Le jugement entrepris sera donc confirmé pour l'ensemble de ces points.
Sur la demande de dommages et intérêts de la société Natural Nutrition :
Les comptes de résultat de la société Natural Nutrition établissent que celle-ci a réalisé un chiffre d'affaires de 1 524 812 euros et un résultat net avant impôts de 12 949 euros en 2009, un chiffre d'affaires de 1 627 608 euros et un résultat net avant impôts de 29 080 euros en 2010, un chiffre d'affaires de1 378 186 euros et un résultat net avant impôts de 3 248 euros en 2011, un chiffre d'affaires de 944 631 euros et un résultat net avant impôts de 96 268 euros en 2012, un chiffre d'affaires de 1 019 406 euros et un résultat net avant impôts de 39 883 euros en 2013, un chiffre d'affaires de 996 882 euros et un résultat net avant impôts de 201 023 euros en 2014, un chiffre d'affaires de 1 019 406 euros et un résultat net avant impôts de 125 298 euros en 2015, et confirment certes que son activité a fortement baissé en 2011, à une époque concomitante avec la création, par MM. X et Y de la société concurrente Phytalessence, immatriculée au Registre du commerce et des sociétés de Lorient à compter du 18 octobre 2010, puis que son activité a de nouveau augmenté à compter de 2012, sans toutefois atteindre son niveau de 2009, ce qui établit que cette baisse est également conjoncturelle.

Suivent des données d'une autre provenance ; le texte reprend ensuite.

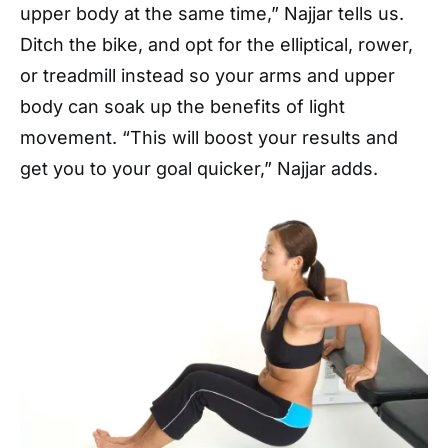
upper body at the same time,” Najjar tells us.
Ditch the bike, and opt for the elliptical, rower,
or treadmill instead so your arms and upper
body can soak up the benefits of light
movement. “This will boost your results and
get you to your goal quicker,” Najjar adds.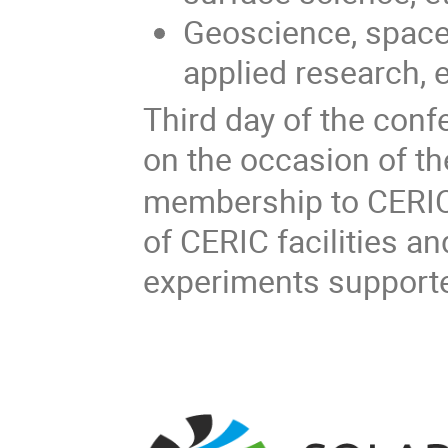
Geoscience, space
applied research, e
Third day of the con
on the occasion of th
membership to CERIC.
of CERIC facilities an
experiments support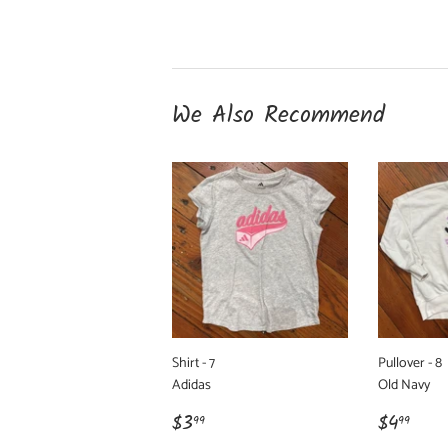
We Also Recommend
Shirt - 7
Pullover - 8
Adidas
Old Navy
Regular
$3.99
Regula
$4.
$3
$4
99
99
price
price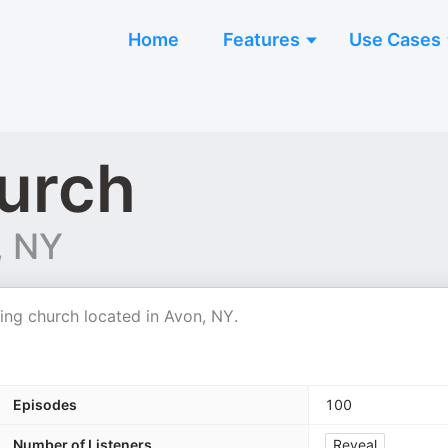
Home
Features
Use Cases
urch
, NY
ing church located in Avon, NY.
Episodes
100
Number of Listeners
Reveal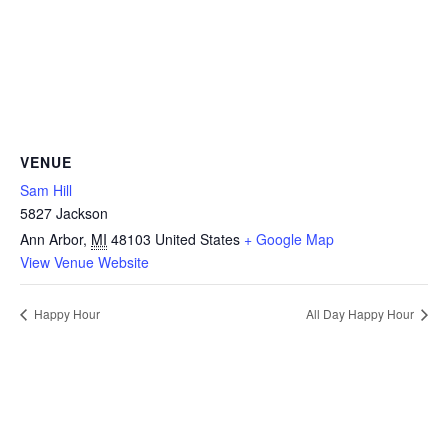
VENUE
Sam Hill
5827 Jackson
Ann Arbor
,
MI
48103
United States
+ Google Map
View Venue Website
Happy Hour
All Day Happy Hour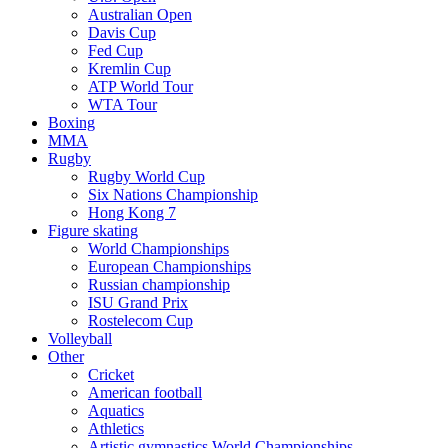
Australian Open
Davis Cup
Fed Cup
Kremlin Cup
ATP World Tour
WTA Tour
Boxing
MMA
Rugby
Rugby World Cup
Six Nations Championship
Hong Kong 7
Figure skating
World Championships
European Championships
Russian championship
ISU Grand Prix
Rostelecom Cup
Volleyball
Other
Cricket
American football
Aquatics
Athletics
Artistic gymnastics World Championships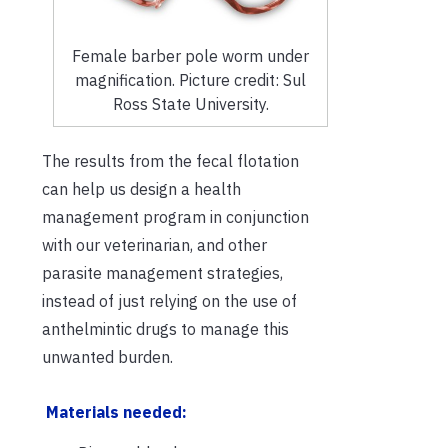
Female barber pole worm under
magnification. Picture credit: Sul
Ross State University.
The results from the fecal flotation
can help us design a health
management program in conjunction
with our veterinarian, and other
parasite management strategies,
instead of just relying on the use of
anthelmintic drugs to manage this
unwanted burden.
Materials needed: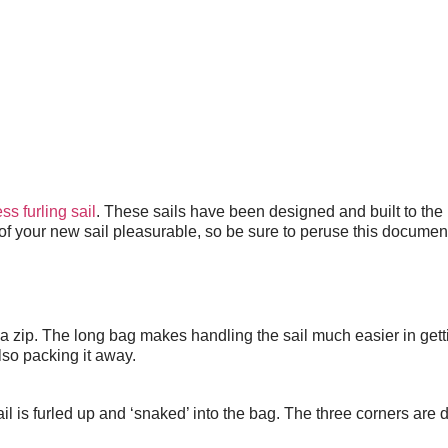
S AUSTRALIA
ss furling sail
. These sails have been designed and built to the
f your new sail pleasurable, so be sure to peruse this document 
h a zip. The long bag makes handling the sail much easier in get
also packing it away.
il is furled up and ‘snaked’ into the bag. The three corners are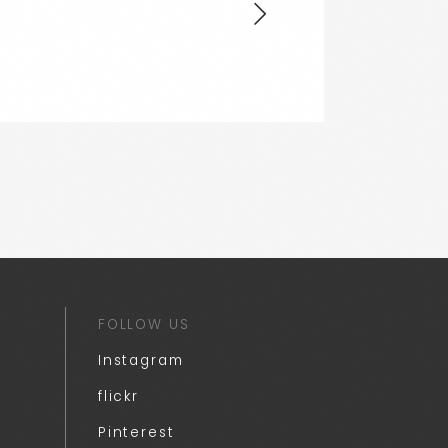
FOLLOW US
Instagram
flickr
Pinterest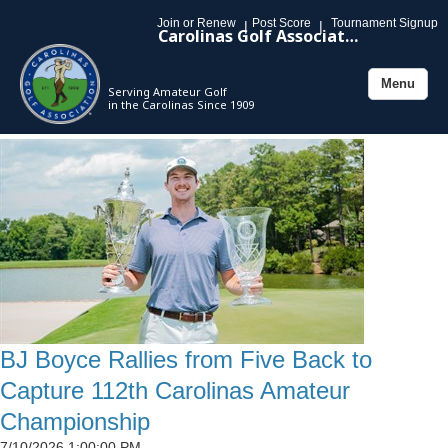
Join or Renew
Post Score
Tournament Signup
|
|
Carolinas Golf Association
Menu
Serving Amateur Golf
Toggle
in the Carolinas Since 1909
navigation
BJ Boyce Rallies from Five Back to
Capture 112th Carolinas Amateur
Championship
7/10/2026 1:00:00 PM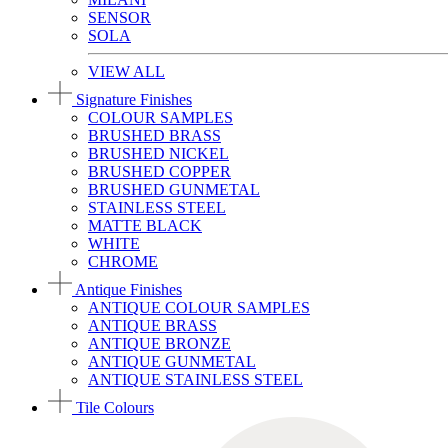
SENSOR
SOLA
VIEW ALL
Signature Finishes
COLOUR SAMPLES
BRUSHED BRASS
BRUSHED NICKEL
BRUSHED COPPER
BRUSHED GUNMETAL
STAINLESS STEEL
MATTE BLACK
WHITE
CHROME
Antique Finishes
ANTIQUE COLOUR SAMPLES
ANTIQUE BRASS
ANTIQUE BRONZE
ANTIQUE GUNMETAL
ANTIQUE STAINLESS STEEL
Tile Colours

La société Natural Nutrition, qui ne produit pas les chiffres d'affaires réalisés en particulier sur le secteur confié à MM. X et Y, ne démontre pas dans quelles mesures la violation de la clause de non-concurrence lui a causé une perte de chiffres d'affaires.
La société Natural Nutrition ne justifiant pas du préjudice allégué a donc été à bon droit déboutée de sa demande indemnitaire.
Sur les dépens et l'article 700 du Code de procédure civile :
Les dispositions du jugement entrepris relatives aux dépens et aux dispositions de l'article 700 du Code de procédure civile seront confirmées.
La société Cedel Pharma échouant dans ses prétentions sera condamnée aux dépens exposés en cause d'appel et à payer à la société Natural Nutrition une indemnité de 3 000 euros sur le fondement des dispositions de l'article 700 du Code de procédure civile.
Par ces motifs : LA COUR, Statuant publiquement, par arrêt contradictoire rendu en dernier ressort, confirme le jugement du tribunal de commerce de Paris du 22 février 2016 dans l'ensemble de ses dispositions, Y ajoutant, condamne la société Cedel Pharma à payer à la société Natural Nutrition une indemnité de 3 000 euros sur le fondement des dispositions de l'article 700 du Code de procédure civile, condamne la société Cedel Pharma aux dépens exposés en cause d'appel.